Description of the task: Lines where the string "know" appears are to be copied from the entries below.

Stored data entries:
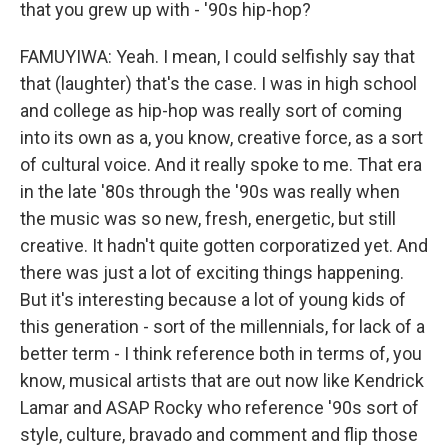
that you grew up with - '90s hip-hop?
FAMUYIWA: Yeah. I mean, I could selfishly say that
that (laughter) that's the case. I was in high school
and college as hip-hop was really sort of coming
into its own as a, you know, creative force, as a sort
of cultural voice. And it really spoke to me. That era
in the late '80s through the '90s was really when
the music was so new, fresh, energetic, but still
creative. It hadn't quite gotten corporatized yet. And
there was just a lot of exciting things happening.
But it's interesting because a lot of young kids of
this generation - sort of the millennials, for lack of a
better term - I think reference both in terms of, you
know, musical artists that are out now like Kendrick
Lamar and ASAP Rocky who reference '90s sort of
style, culture, bravado and comment and flip those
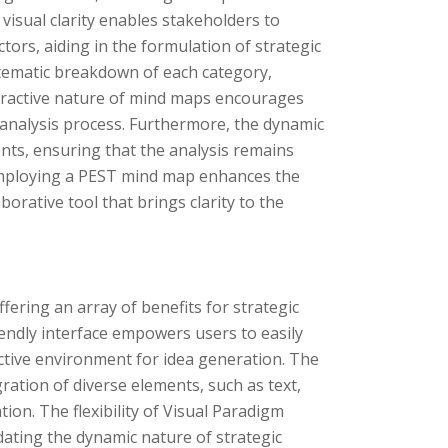
visual clarity enables stakeholders to
ors, aiding in the formulation of strategic
stematic breakdown of each category,
interactive nature of mind maps encourages
nalysis process. Furthermore, the dynamic
nts, ensuring that the analysis remains
 employing a PEST mind map enhances the
aborative tool that brings clarity to the
ering an array of benefits for strategic
iendly interface empowers users to easily
ctive environment for idea generation. The
ration of diverse elements, such as text,
ion. The flexibility of Visual Paradigm
ting the dynamic nature of strategic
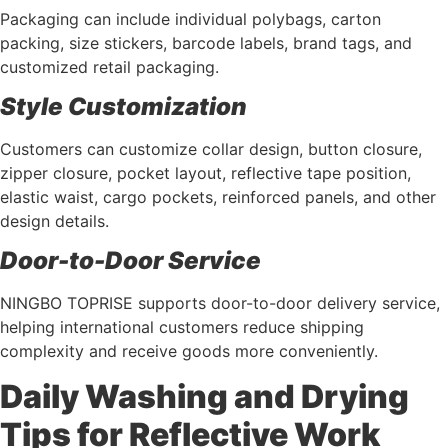
Packaging can include individual polybags, carton
packing, size stickers, barcode labels, brand tags, and
customized retail packaging.
Style Customization
Customers can customize collar design, button closure,
zipper closure, pocket layout, reflective tape position,
elastic waist, cargo pockets, reinforced panels, and other
design details.
Door-to-Door Service
NINGBO TOPRISE supports door-to-door delivery service,
helping international customers reduce shipping
complexity and receive goods more conveniently.
Daily Washing and Drying
Tips for Reflective Work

Your solution:
into its own as a, you know, creative force, as a sort
know, musical artists that are out now like Kendrick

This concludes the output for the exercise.